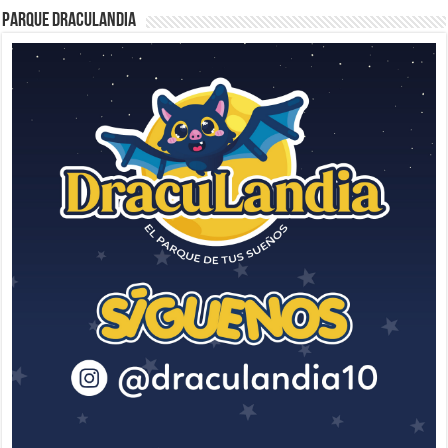
Parque Draculandia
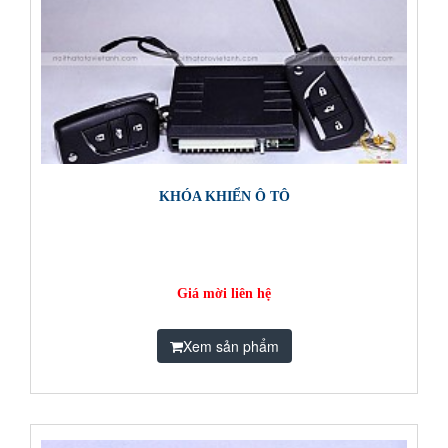
KHÓA KHIỂN Ô TÔ
Giá mời liên hệ
Xem sản phẩm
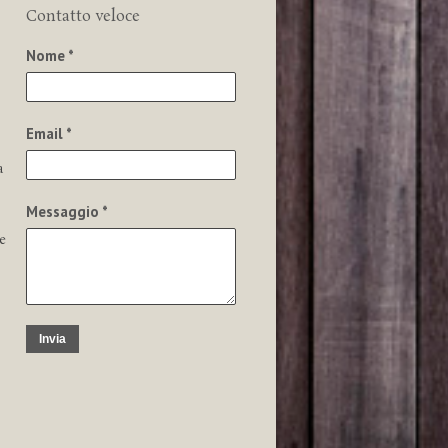
Contatto veloce
Nome *
Email *
a
Messaggio *
e
Invia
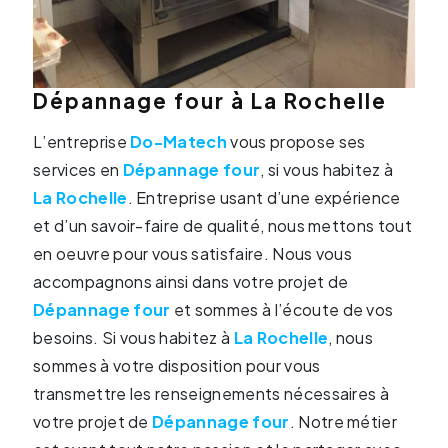
Dépannage four à La Rochelle
L’entreprise
Do-Matech
vous propose ses
services en
Dépannage four
, si vous habitez à
La Rochelle
. Entreprise usant d’une expérience
et d’un savoir-faire de qualité, nous mettons tout
en oeuvre pour vous satisfaire. Nous vous
accompagnons ainsi dans votre projet de
Dépannage four
et sommes à l’écoute de vos
besoins. Si vous habitez à
La Rochelle
, nous
sommes à votre disposition pour vous
transmettre les renseignements nécessaires à
votre projet de
Dépannage four
. Notre métier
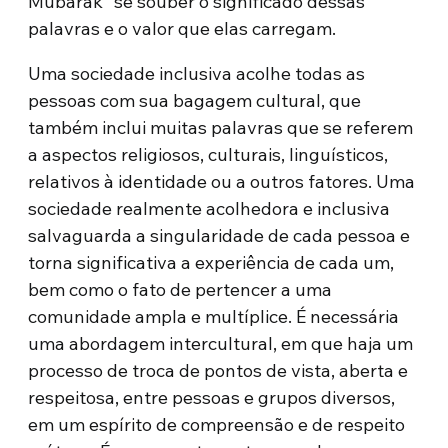
Mubarak” se souber o significado dessas
palavras e o valor que elas carregam.
Uma sociedade inclusiva acolhe todas as
pessoas com sua bagagem cultural, que
também inclui muitas palavras que se referem
a aspectos religiosos, culturais, linguísticos,
relativos à identidade ou a outros fatores. Uma
sociedade realmente acolhedora e inclusiva
salvaguarda a singularidade de cada pessoa e
torna significativa a experiência de cada um,
bem como o fato de pertencer a uma
comunidade ampla e multíplice. É necessária
uma abordagem intercultural, em que haja um
processo de troca de pontos de vista, aberta e
respeitosa, entre pessoas e grupos diversos,
em um espírito de compreensão e de respeito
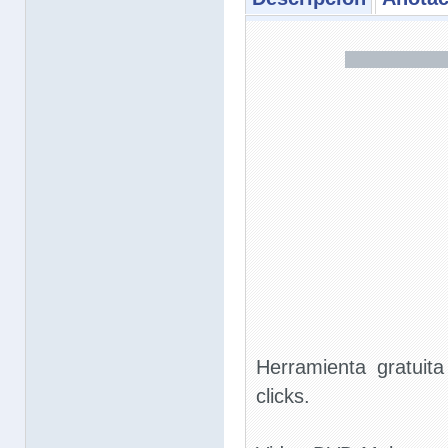
Herramienta gratui
clicks.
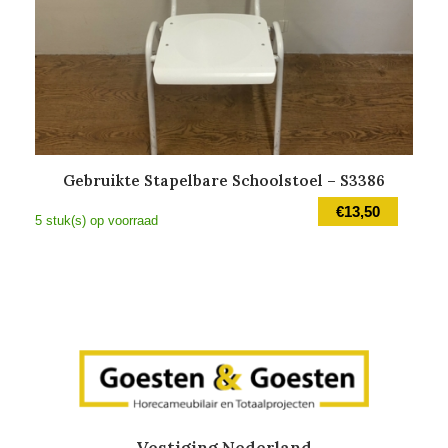
Gebruikte Stapelbare Schoolstoel – S3386
€
13,50
5 stuk(s) op voorraad
Vestiging Nederland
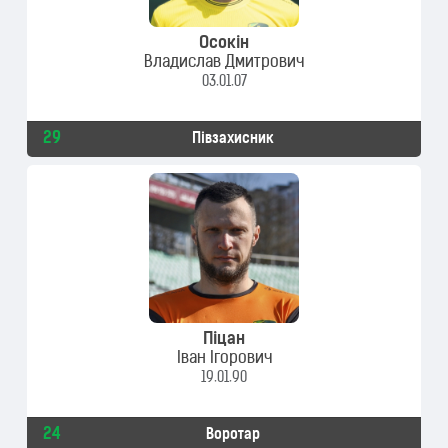
Осокін
Владислав Дмитрович
03.01.07
29
Півзахисник
Піцан
Іван Ігорович
19.01.90
24
Воротар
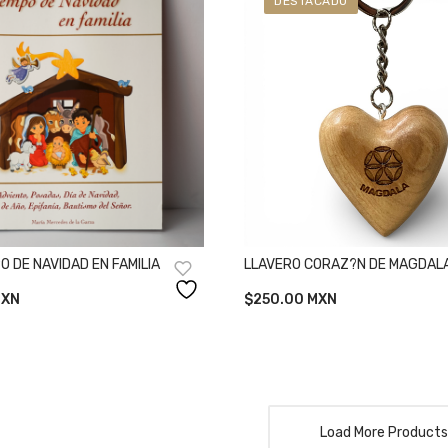
DESTACADO
PO DE NAVIDAD EN FAMILIA
LLAVERO CORAZ?N DE MAGDAL
XN
$
250.00
MXN
Load More Products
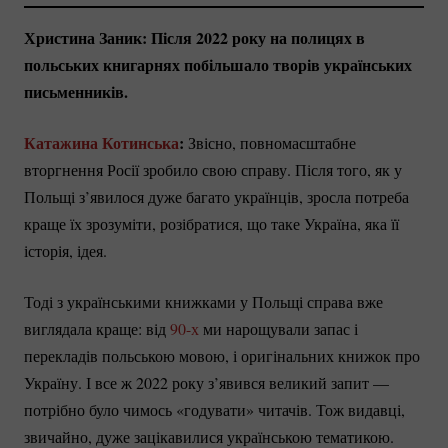
Христина Заник: Після 2022 року на полицях в
польських книгарнях побільшало творів українських
письменників.
Катажина Котинська
:
Звісно, повномасштабне
вторгнення Росії зробило свою справу. Після того, як у
Польщі з’явилося дуже багато українців, зросла потреба
краще їх зрозуміти, розібратися, що таке Україна, яка її
історія, ідея.
Тоді з українськими книжками у Польщі справа вже
виглядала краще: від
90-х
ми нарощували запас і
перекладів польською мовою, і оригінальних книжок про
Україну. І все ж 2022 року з’явився великий запит —
потрібно було чимось «годувати» читачів. Тож видавці,
звичайно, дуже зацікавилися українською тематикою.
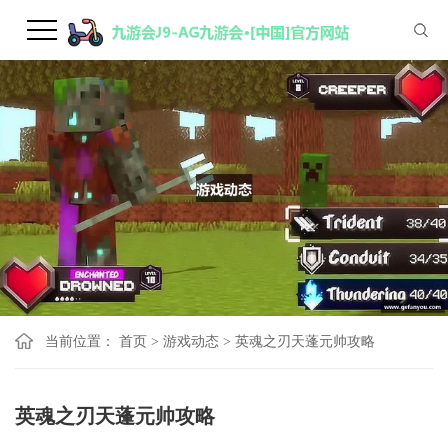
当前位置：
首页
>
游戏动态
>
英魂之刃天蓬元帅攻略
英魂之刃天蓬元帅攻略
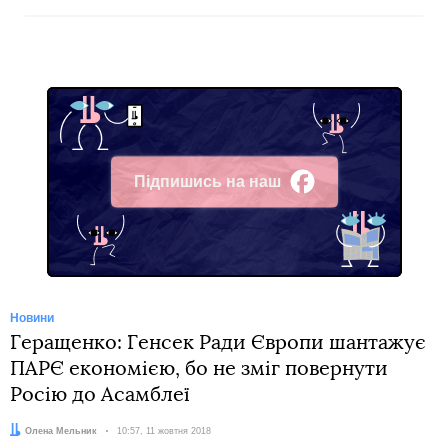
Підпишись на наш
Facebook
Новини
Геращенко: Генсек Ради Європи шантажує
ПАРЄ економією, бо не зміг повернути
Росію до Асамблеї
Автор:
Олена Мельник
Дата:
10:57, 11 жовтня 2018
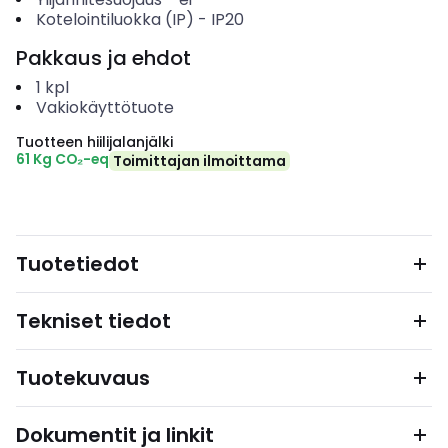
Kotelointiluokka (IP)
-
IP20
Pakkaus ja ehdot
1
kpl
Vakiokäyttötuote
Tuotteen hiilijalanjälki
61 Kg CO₂-eq
Toimittajan ilmoittama
Tuotetiedot
Tekniset tiedot
Tuotekuvaus
Dokumentit ja linkit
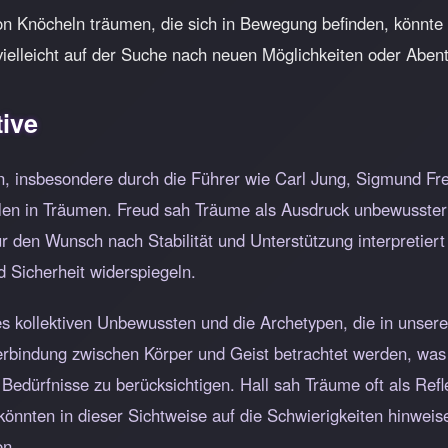
 Knöcheln träumen, die sich in Bewegung befinden, könnte d
vielleicht auf der Suche nach neuen Möglichkeiten oder Aben
ive
 insbesondere durch die Führer wie Carl Jung, Sigmund Freud
eilen in Träumen. Freud sah Träume als Ausdruck unbewusster
 den Wunsch nach Stabilität und Unterstützung interpretiert
d Sicherheit widerspiegeln.
s kollektiven Unbewussten und die Archetypen, die in unser
erbindung zwischen Körper und Geist betrachtet werden, was 
Bedürfnisse zu berücksichtigen. Hall sah Träume oft als Refl
könnten in dieser Sichtweise auf die Schwierigkeiten hinwe
en.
◆ ◆ ◆
Repeat the listing above up to and including the line with "bem como o fato de pertencer a uma", starting from its first line. Drop any pictures.

Parque Draculandia
KHÓA KHIỂN Ô TÔ
Giá mời liên hệ
Xem sản phẩm
Contatto veloce
Nome *
Email *
a
Messaggio *
e
Invia
Dépannage four à La Rochelle
L’entreprise
Do-Matech
vous propose ses
services en
Dépannage four
, si vous habitez à
La Rochelle
. Entreprise usant d’une expérience
et d’un savoir-faire de qualité, nous mettons tout
en oeuvre pour vous satisfaire. Nous vous
accompagnons ainsi dans votre projet de
Dépannage four
et sommes à l’écoute de vos
besoins. Si vous habitez à
La Rochelle
, nous
sommes à votre disposition pour vous
transmettre les renseignements nécessaires à
votre projet de
Dépannage four
. Notre métier
Mubarak” se souber o significado dessas
palavras e o valor que elas carregam.
Uma sociedade inclusiva acolhe todas as
pessoas com sua bagagem cultural, que
também inclui muitas palavras que se referem
a aspectos religiosos, culturais, linguísticos,
relativos à identidade ou a outros fatores. Uma
sociedade realmente acolhedora e inclusiva
salvaguarda a singularidade de cada pessoa e
torna significativa a experiência de cada um,
bem como o fato de pertencer a uma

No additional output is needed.